Exercise instructions: Each line below should be repeated exactly, but no picture should be carried over.

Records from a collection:
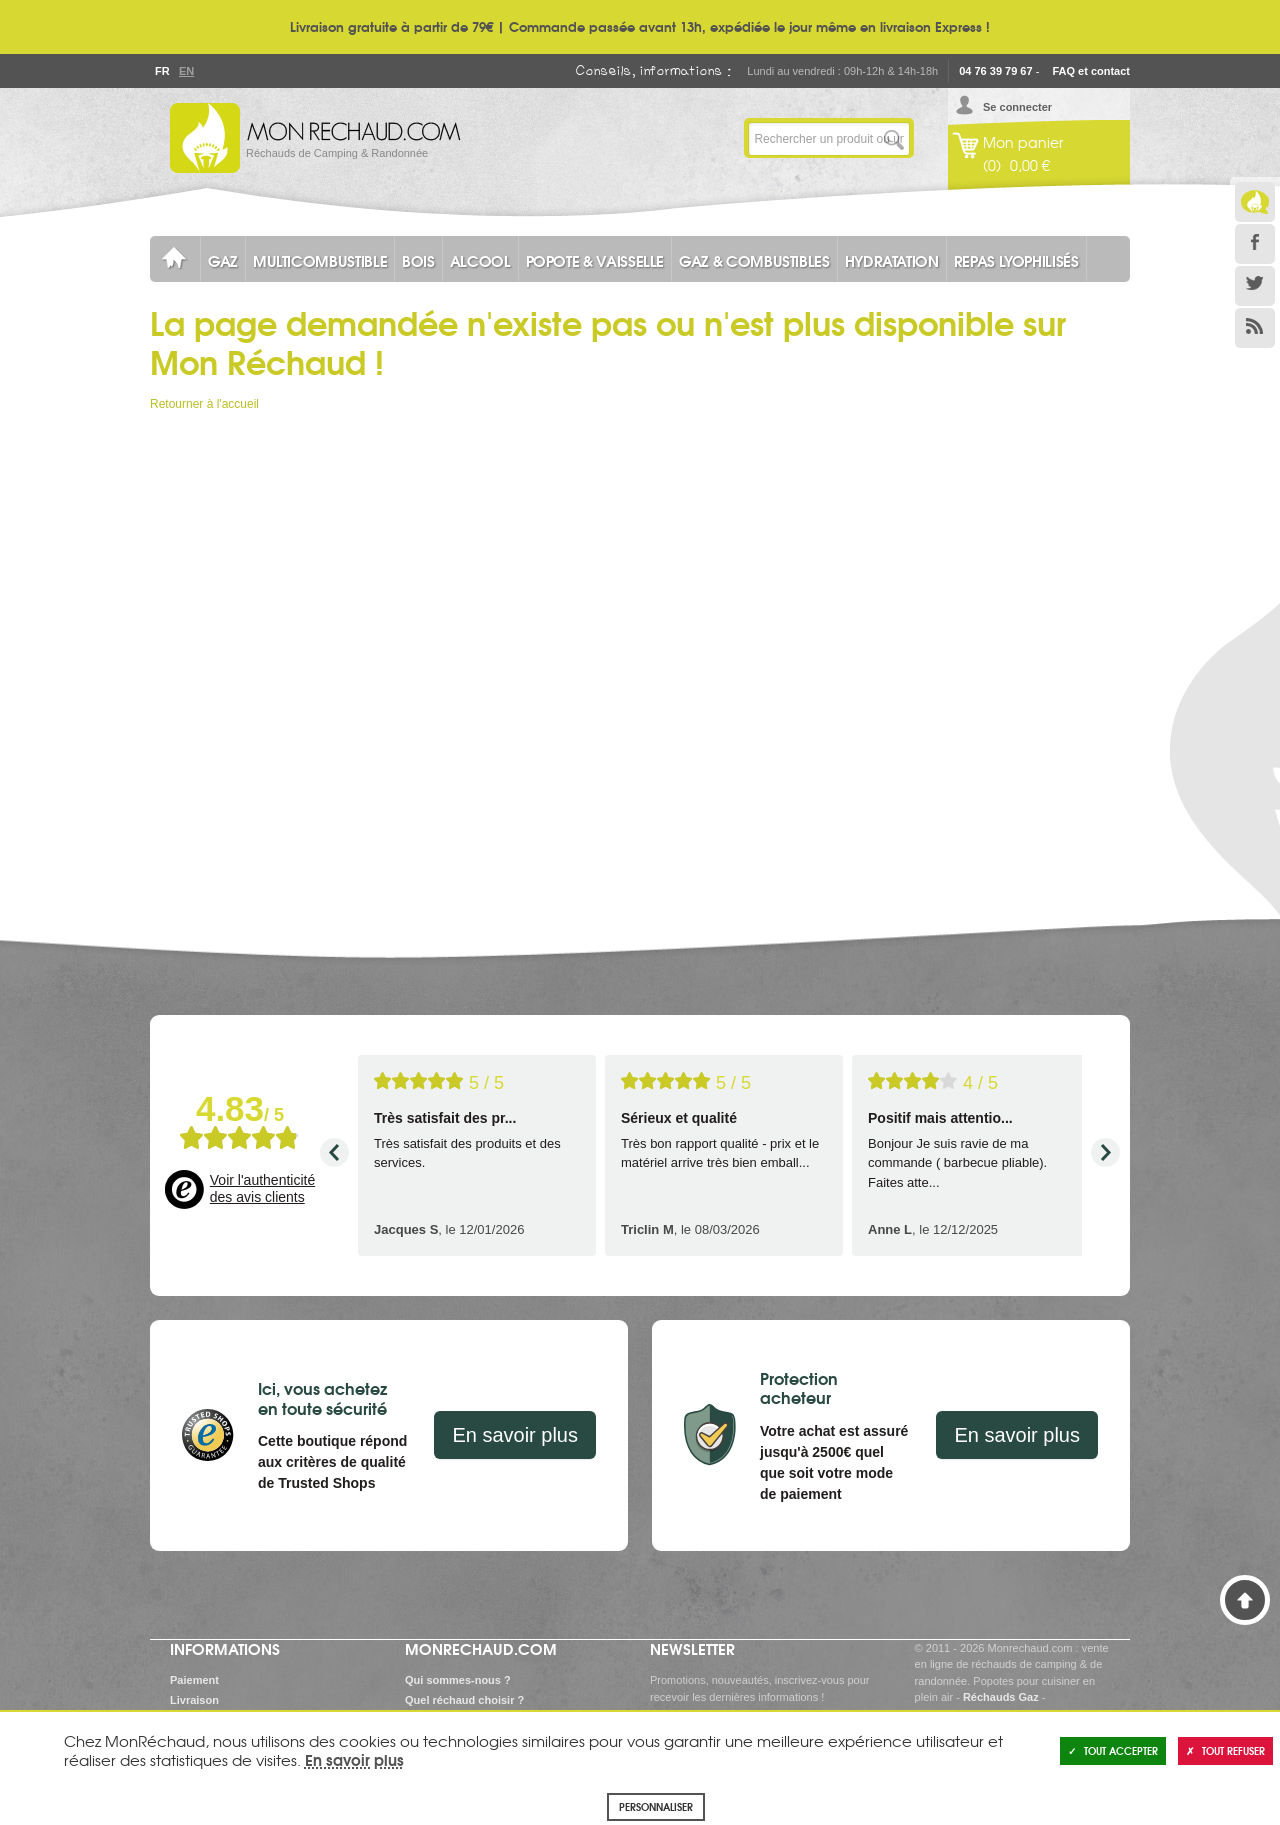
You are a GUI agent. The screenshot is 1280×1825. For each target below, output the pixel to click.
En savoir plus (515, 1435)
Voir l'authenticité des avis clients (262, 1189)
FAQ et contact (1091, 71)
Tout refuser (1225, 1750)
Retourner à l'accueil (204, 404)
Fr (162, 71)
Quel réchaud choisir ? (464, 1700)
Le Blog (1255, 202)
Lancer (894, 138)
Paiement (194, 1680)
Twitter (1255, 286)
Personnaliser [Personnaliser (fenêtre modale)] (656, 1806)
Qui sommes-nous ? (458, 1680)
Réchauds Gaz (1001, 1697)
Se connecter (1017, 107)
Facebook (1255, 244)
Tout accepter (1113, 1750)
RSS (1255, 328)
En (186, 71)
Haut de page (1245, 1600)
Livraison (194, 1700)
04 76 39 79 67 (995, 71)
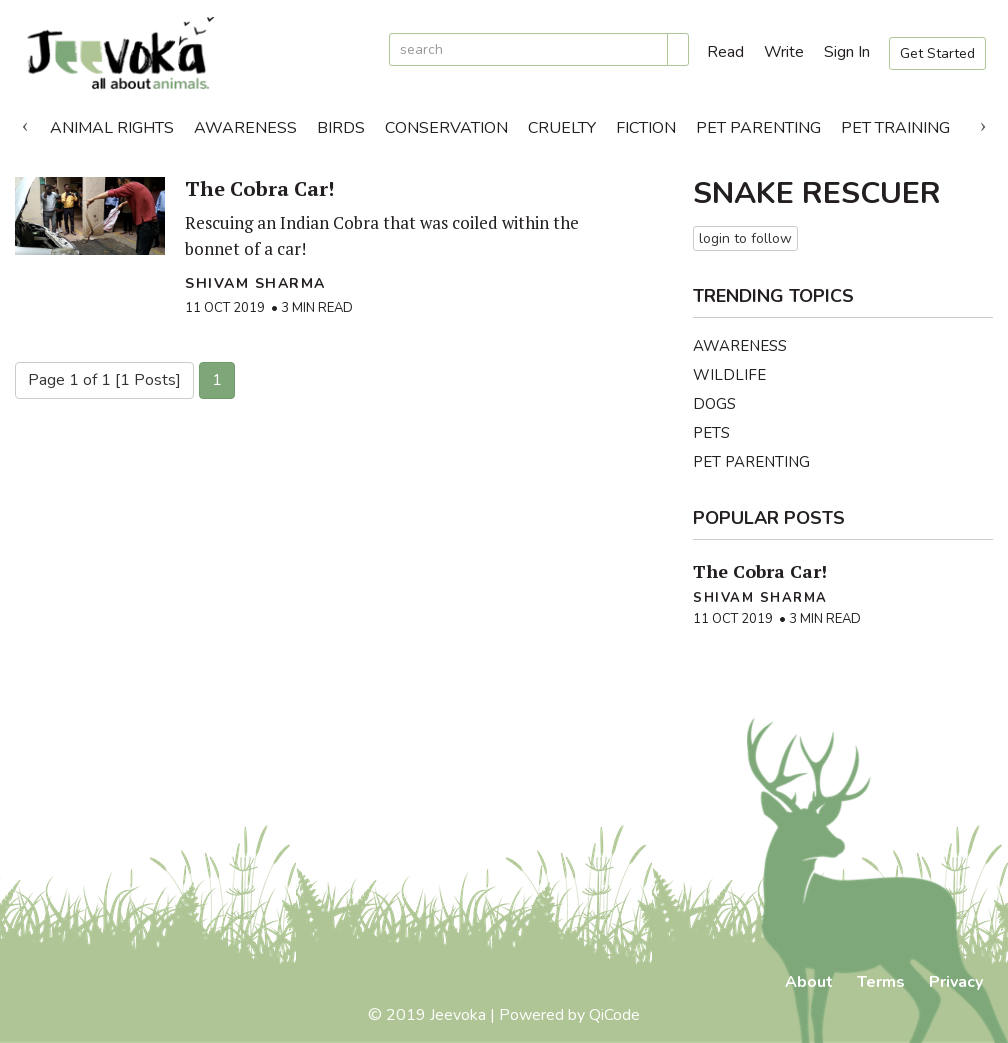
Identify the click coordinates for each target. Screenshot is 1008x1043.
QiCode (614, 1015)
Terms (881, 982)
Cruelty (562, 128)
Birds (341, 128)
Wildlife (729, 375)
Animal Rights (112, 128)
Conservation (446, 128)
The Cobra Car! (259, 188)
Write (784, 52)
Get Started (937, 53)
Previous (25, 123)
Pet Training (895, 128)
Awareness (245, 128)
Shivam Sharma (255, 283)
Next (983, 123)
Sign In (847, 52)
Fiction (646, 128)
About (809, 982)
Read (725, 52)
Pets (711, 433)
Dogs (714, 404)
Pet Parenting (758, 128)
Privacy (956, 982)
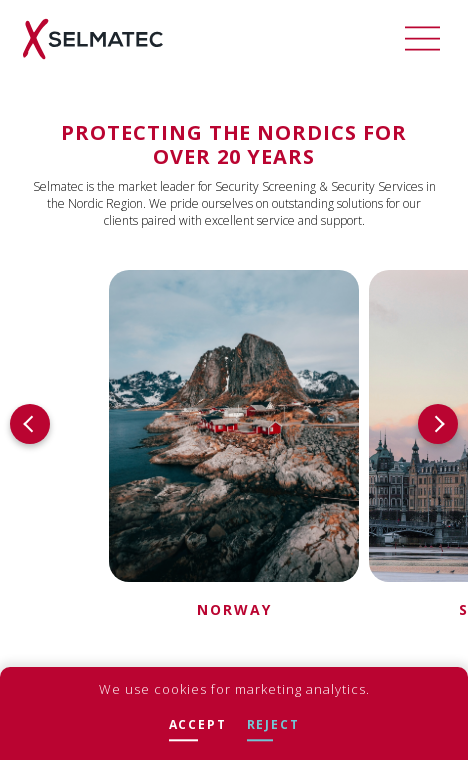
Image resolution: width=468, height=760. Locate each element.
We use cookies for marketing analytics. (234, 689)
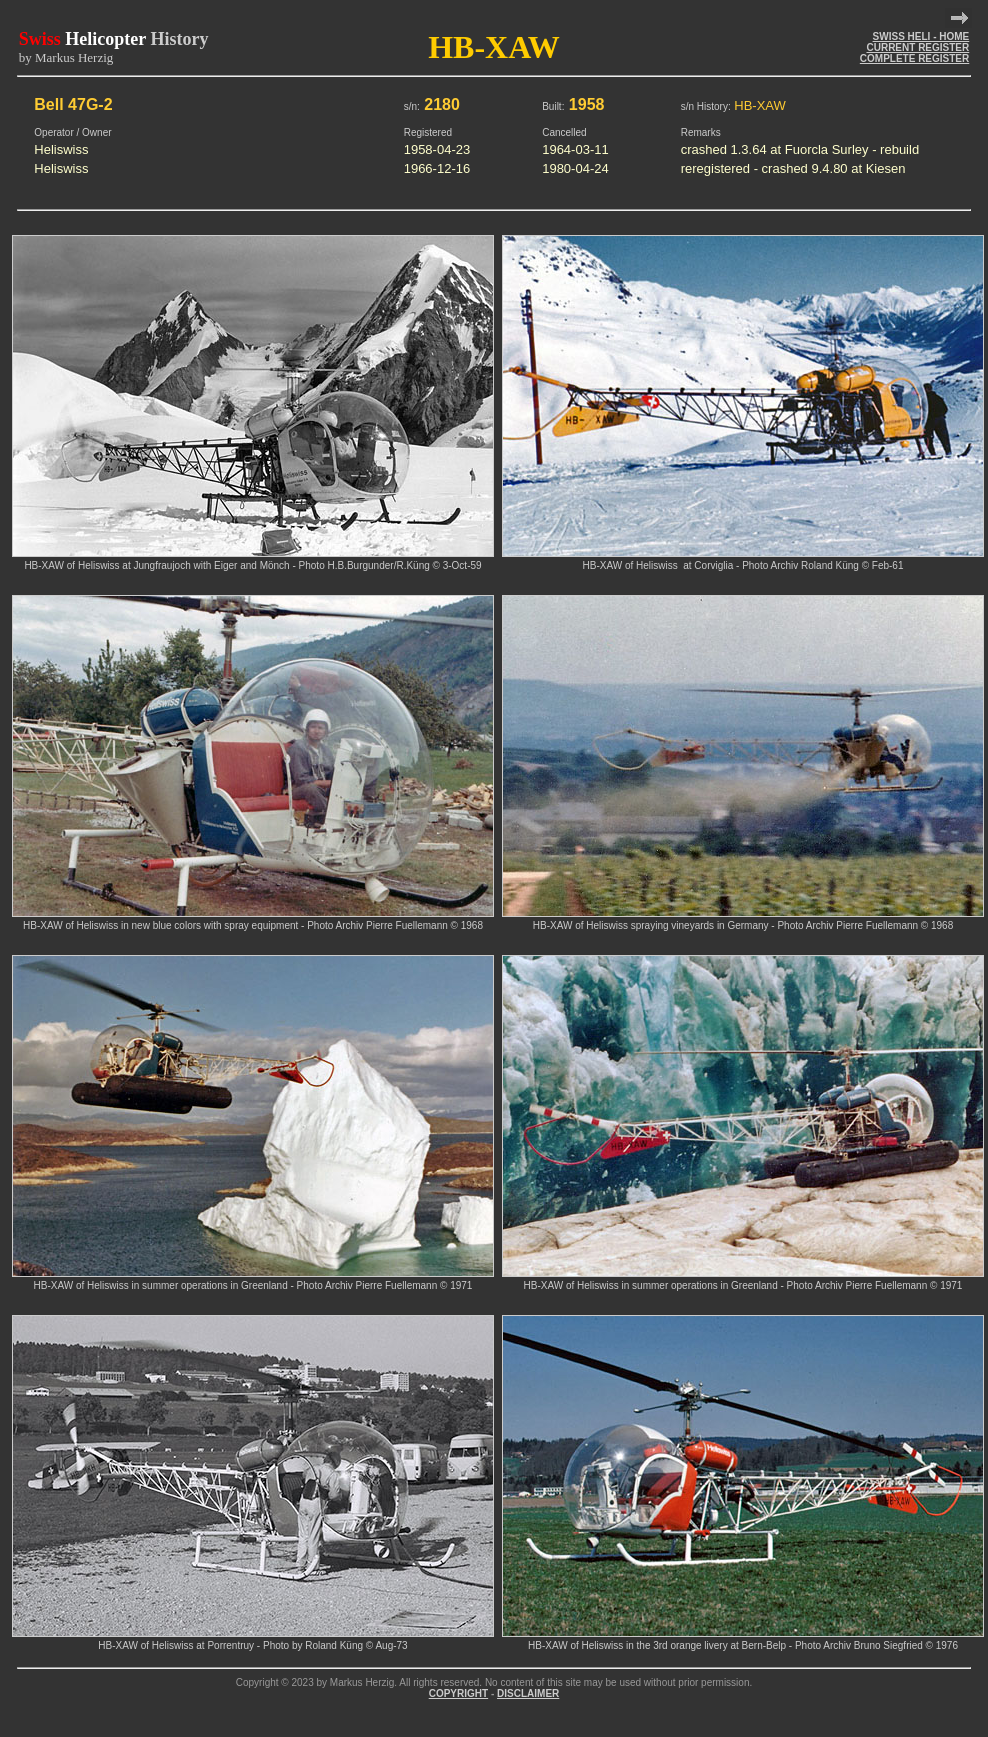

Written answer:
You are a GUI agent. The screenshot is 1280×1825. For each target below, output the pixel to click.
En savoir plus (515, 1435)
Voir l'authenticité des avis clients (262, 1189)
FAQ et contact (1091, 71)
Tout refuser (1225, 1750)
Retourner à l'accueil (204, 404)
Fr (162, 71)
Quel réchaud choisir ? (464, 1700)
Le Blog (1255, 202)
Lancer (894, 138)
Paiement (194, 1680)
Twitter (1255, 286)
Personnaliser [Personnaliser (fenêtre modale)] (656, 1806)
Qui sommes-nous ? (458, 1680)
Réchauds Gaz (1001, 1697)
Se connecter (1017, 107)
Facebook (1255, 244)
Tout accepter (1113, 1750)
RSS (1255, 328)
En (186, 71)
Haut de page (1245, 1600)
Livraison (194, 1700)
04 76 39 79 67 (995, 71)
Identify the click coordinates for each target. Screenshot is 1008x1043.
QiCode (614, 1015)
Terms (881, 982)
Cruelty (562, 128)
Birds (341, 128)
Wildlife (729, 375)
Animal Rights (112, 128)
Conservation (446, 128)
The Cobra Car! (259, 188)
Write (784, 52)
Get Started (937, 53)
Previous (25, 123)
Pet Training (895, 128)
Awareness (245, 128)
Shivam Sharma (255, 283)
Next (983, 123)
Sign In (847, 52)
Fiction (646, 128)
About (809, 982)
Read (725, 52)
Pets (711, 433)
Dogs (714, 404)
Pet Parenting (758, 128)
Privacy (956, 982)
Image resolution: width=468, height=760. Locate each element.
We use cookies for marketing analytics. (234, 689)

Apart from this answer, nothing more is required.